Implanted intracranial electrodes

6 | Comprehensive Epilepsy Program at the University of Michigan

Treatment plans are tailored to meet the needs of individual patients, taking into consideration the social, psychological and physical factors unique to them. Our Program provides a comprehensive range of surgical options for our epilepsy patients, ranging from minimally invasive neurostimulation therapies to direct brain electrical recordings, to brain resections of various types. Some of the more common procedures performed are:

Vagus Nerve Stimulation Stimulation of the vagus nerve in the neck can provide a significant reduction in the number and severity of seizures in selected patients. We have vast experience with both adult and pediatric patients in this therapy and currently have implanted nearly 500 patients with these devices. The best candidates are typically patients whose epilepsy is determined to be generalized epilepsy not originating from a specific area (focal point) of the brain or originating from a focal point that cannot be determined, or that is coming from a focal point that is not safe to remove.

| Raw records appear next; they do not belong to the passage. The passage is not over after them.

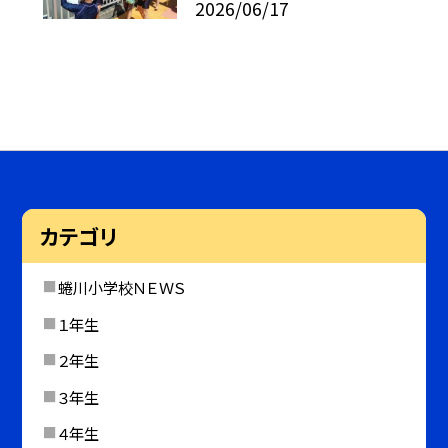
2026/06/17
カテゴリ
蜷川小学校ＮＥＷＳ
１年生
２年生
３年生
４年生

Grids and Depth Electrodes Our neurosurgeons may place electrodes over the brain surface (grids) or depth electrodes to allow us to precisely determine what area of the brain seizures are originating from and if it is safe to remove that area. Intracranial electrodes provide extremely sensitive information on the electrical activity of the neurons, and can reveal the onset of a seizure far in advance of its appearance on scalp EEG. When used in the appropriate situations, grids and depth electrodes are powerful tools that can pinpoint the source of a patient’s seizures.

Temporal Lobectomy Many patients with epilepsy have seizures that originate from the temporal lobe. The temporal lobectomy is therefore one of the most common epilepsy surgery procedures. Temporal lobectomy often results in a cure or significant improvement offering a cure in nearly 70 percent of patients with temporal lobe epilepsy. In patients whose temporal lobe seizures originate near areas that control language, we offer modified temporal lobe resections that preserve these language areas, without compromising the seizure-free outcome.

Other Cortical Resection Another surgical option to stop seizures is a specialized cortical resection procedure in which epileptic tissue caused by congenital anomalies, scar from brain injury or brain tumors is removed. This procedure can be performed in any lobe of the brain. Such procedures are usually done in conjunction with grid electrode recordings, since the seizure-onset zone in these situations is complex and frequently larger than the scar or congenital abnormality at its center.

Awake Brain Surgery In certain patients, the seizure-onset zone can be located in and around brain regions that are important in motor or language function. Since the safety of removing such brain areas is of paramount importance, information on the exact location of these areas in relation to the seizure onset zone must be obtained. We can obtain such information using grid electrodes, or on occasion offer our patients surgery to remove the abnormal brain area under local anesthetic and a twilight anesthetic. Our surgical team has significant expertise in awake brain surgery, allowing our patients the option of operations on brain areas in close proximity to motor or language functions, with a much lower risk.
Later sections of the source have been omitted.